RCI Banque, Renault's financing subsidiary, has entered an interest rate swap on a recent EUR400 million (USD429.42 million) offering to convert it to a synthetic floating-rate liability. Jean-Marc Saugier, group treasurer in Paris, explained that the bond has a 4.2% coupon, but after the first two years and three months, the investor is paid the harmonized index for consumer prices (HICP) euro-zone inflation level--excluding tobacco--plus 200 basis points if Euribor is above 4 1/2%. In the swap, RCI pays Euribor plus a spread and receives the coupon on the bond. The swap has the same maturity as the underlying offering.
The bond issue was a reverse enquiry from an investor, said Saugier, so the financing company entered the swap because it does not have the need for inflation-based liabilities. "The interest rate exposure would be difficult to hedge," Saugier said.
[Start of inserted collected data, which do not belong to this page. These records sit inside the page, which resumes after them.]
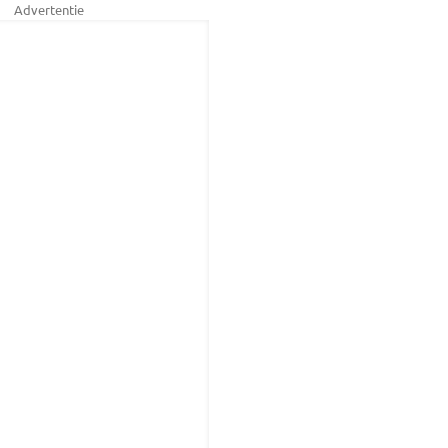
Advertentie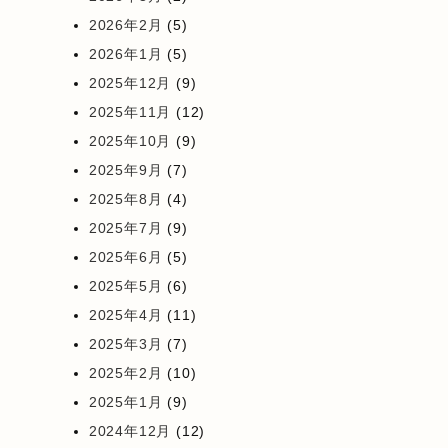
2026年2月
(5)
2026年1月
(5)
2025年12月
(9)
2025年11月
(12)
2025年10月
(9)
2025年9月
(7)
2025年8月
(4)
2025年7月
(9)
2025年6月
(5)
2025年5月
(6)
2025年4月
(11)
2025年3月
(7)
2025年2月
(10)
2025年1月
(9)
2024年12月
(12)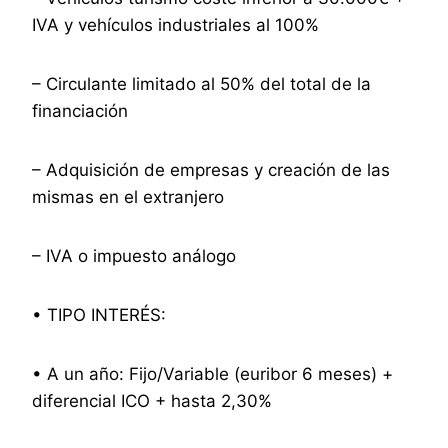
IVA y vehículos industriales al 100%
– Circulante limitado al 50% del total de la
financiación
– Adquisición de empresas y creación de las
mismas en el extranjero
– IVA o impuesto análogo
• TIPO INTERÉS:
• A un año: Fijo/Variable (euribor 6 meses) +
diferencial ICO + hasta 2,30%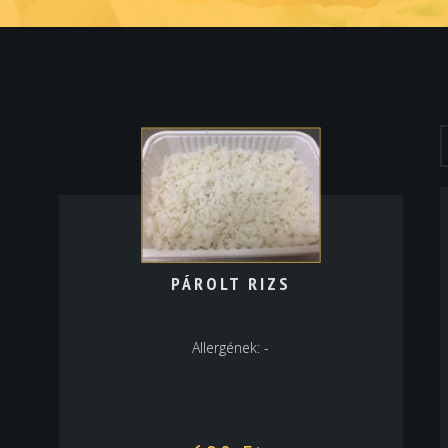
PÁROLT RIZS
Allergének: -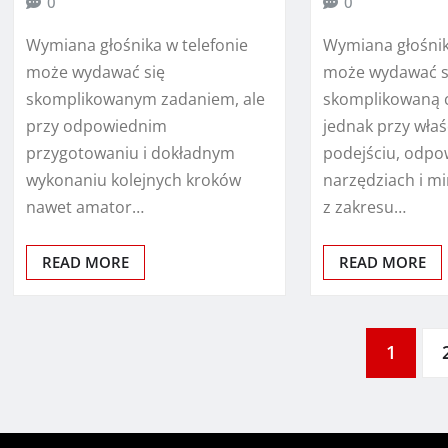
0
0
Wymiana głośnika w telefonie
Wymiana głośnik
może wydawać się
może wydawać s
skomplikowanym zadaniem, ale
skomplikowaną 
przy odpowiednim
jednak przy wła
przygotowaniu i dokładnym
podejściu, odpo
wykonaniu kolejnych kroków
narzędziach i m
nawet amator…
z zakresu…
READ MORE
READ MORE
Stronicowanie
1
wpisów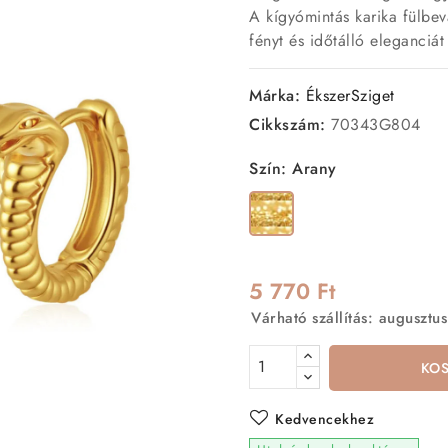
A kígyómintás karika fülbeva
fényt és időtálló eleganciát 
Márka:
ÉkszerSziget
Cikkszám:
70343G804
Szín: Arany
Arany
5 770 Ft
Várható szállítás: augusztus
KO
Kedvencekhez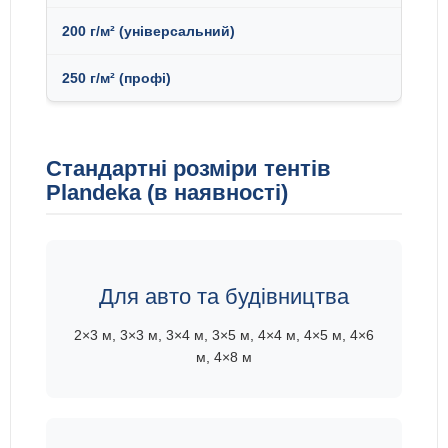
Стандартні розміри тентів
Plandeka (в наявності)
Для авто та будівництва
2×3 м, 3×3 м, 3×4 м, 3×5 м, 4×4 м, 4×5 м, 4×6
м, 4×8 м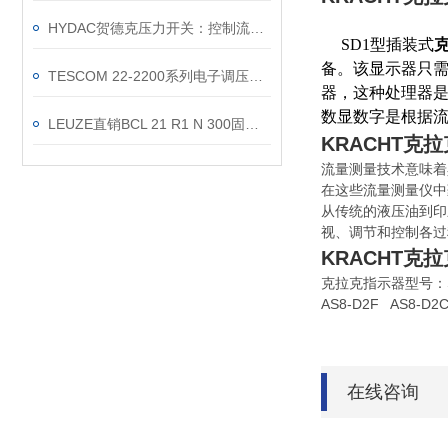
HYDAC贺德克压力开关：控制流体系统的重要组件
SD1型插装式
备。该显示器只需
TESCOM 22-2200系列电子调压阀技术规格数据
器，这种处理器
数显数字是根据
LEUZE直销BCL 21 R1 N 300固定式条码阅读器
KRACHT克
流量测量技术意味着
在这些流量测量仪中
从传统的液压油到印
视、调节和
控制各过
KRACHT克
克拉克指示器型号：SD-1
AS8-D2F AS8-D2C
在线咨询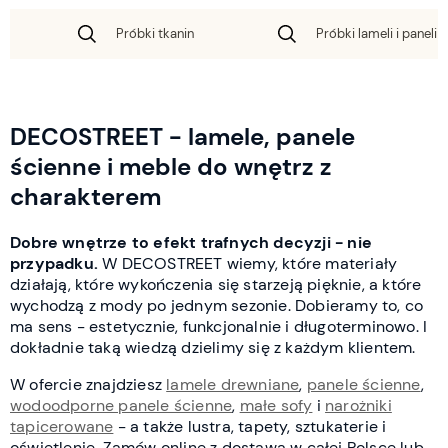
Próbki tkanin
Próbki lameli i paneli 
DECOSTREET - lamele, panele
ścienne i meble do wnętrz z
charakterem
Dobre wnętrze to efekt trafnych decyzji - nie
przypadku.
W DECOSTREET wiemy, które materiały
działają, które wykończenia się starzeją pięknie, a które
wychodzą z mody po jednym sezonie. Dobieramy to, co
ma sens - estetycznie, funkcjonalnie i długoterminowo. I
dokładnie taką wiedzą dzielimy się z każdym klientem.
W ofercie znajdziesz
lamele drewniane
,
panele ścienne
,
wodoodporne panele ścienne
,
małe sofy
i
narożniki
tapicerowane
- a także lustra, tapety, sztukaterie i
oświetlenie. Zamów online z dostawą w całej Polsce lub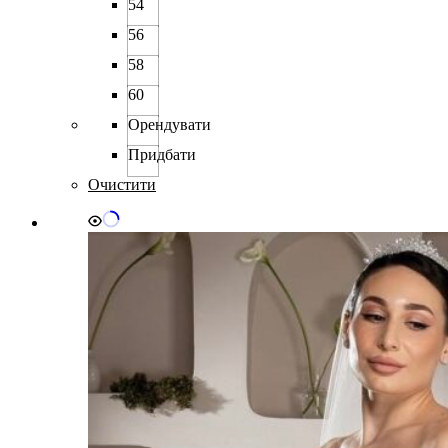
54
56
58
60
Орендувати
Придбати
Очистити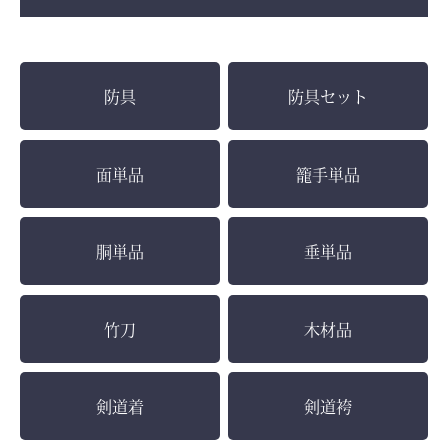
防具
防具セット
面単品
籠手単品
胴単品
垂単品
竹刀
木材品
剣道着
剣道袴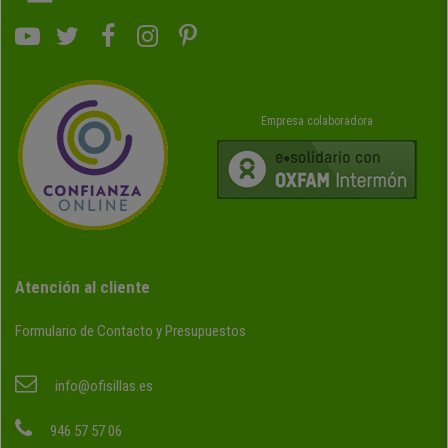
Empresa colaboradora
Atención al cliente
Formulario de Contacto y Presupuestos
info@ofisillas.es
946 57 57 06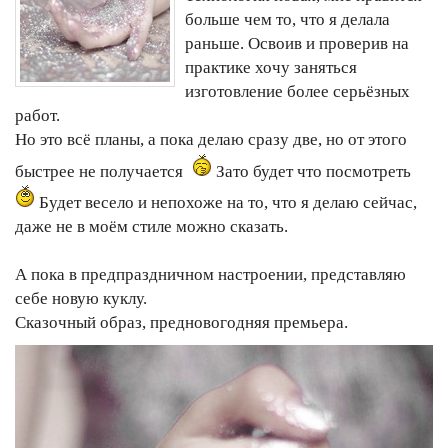
больше чем то, что я делала
раньше. Освоив и проверив на
практике хочу заняться
изготовление более серьёзных
работ.
Но это всё планы, а пока делаю сразу две, но от этого
быстрее не получается
Зато будет что посмотреть
Будет весело и непохоже на то, что я делаю сейчас,
даже не в моём стиле можно сказать.
А пока в предпраздничном настроении, представляю
себе новую куклу.
Сказочный образ, предновогодняя премьера.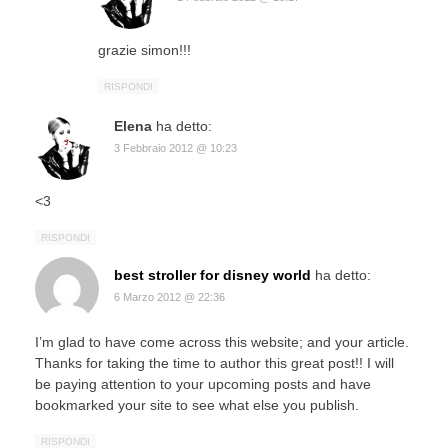
grazie simon!!!
RISPONDI
Elena
ha detto:
3 Febbraio 2012 @ 10:23
<3
RISPONDI
best stroller for disney world
ha detto:
6 Marzo 2012 @ 22:36
I’m glad to have come across this website; and your article.
Thanks for taking the time to author this great post!! I will
be paying attention to your upcoming posts and have
bookmarked your site to see what else you publish.
RISPONDI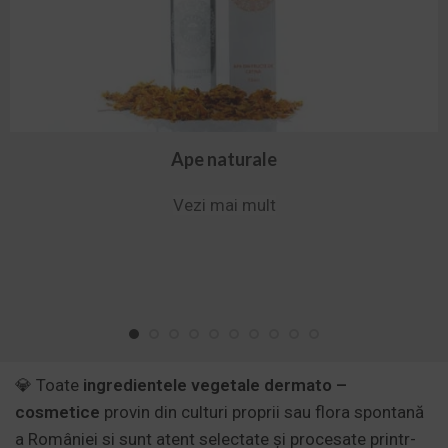
Ape naturale
Vezi mai mult
💎
Toate
ingredientele vegetale
dermato –
cosmetice
provin din culturi proprii sau flora spontană
a României si sunt atent selectate și procesate printr-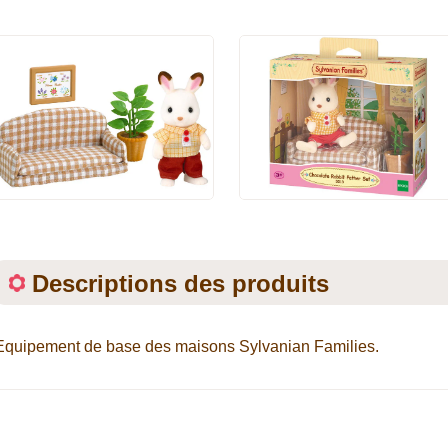
Descriptions des produits
Equipement de base des maisons Sylvanian Families.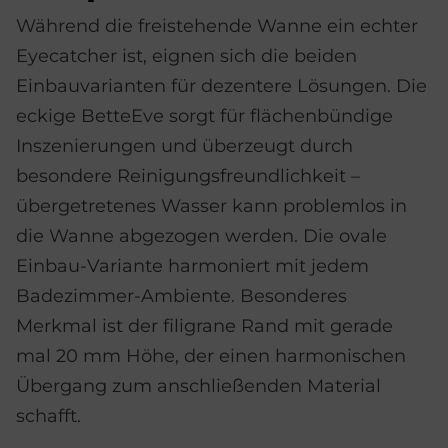
Während die freistehende Wanne ein echter
Eyecatcher ist, eignen sich die beiden
Einbauvarianten für dezentere Lösungen. Die
eckige BetteEve sorgt für flächenbündige
Inszenierungen und überzeugt durch
besondere Reinigungsfreundlichkeit –
übergetretenes Wasser kann problemlos in
die Wanne abgezogen werden. Die ovale
Einbau-Variante harmoniert mit jedem
Badezimmer-Ambiente. Besonderes
Merkmal ist der filigrane Rand mit gerade
mal 20 mm Höhe, der einen harmonischen
Übergang zum anschließenden Material
schafft.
Unicredit Banca Mobiliare was the underwriter on the transaction and is also the counterparty on the swap. Saugier said RCI chose the firm because it brought the investor to RCI. The funding arm of Renault does not have a minimum credit rating requirement because it chooses counterparties based on a combination of rating and involvement in refinancing of its liabilities, Saugier explained. "We would prefer a single A rated counterparty that lends us money than a AAA rated counterparty that has no cash," he added. Andrea Laruccia, head of Unicredit's European medium-term note trading in Milan, confirmed the swap.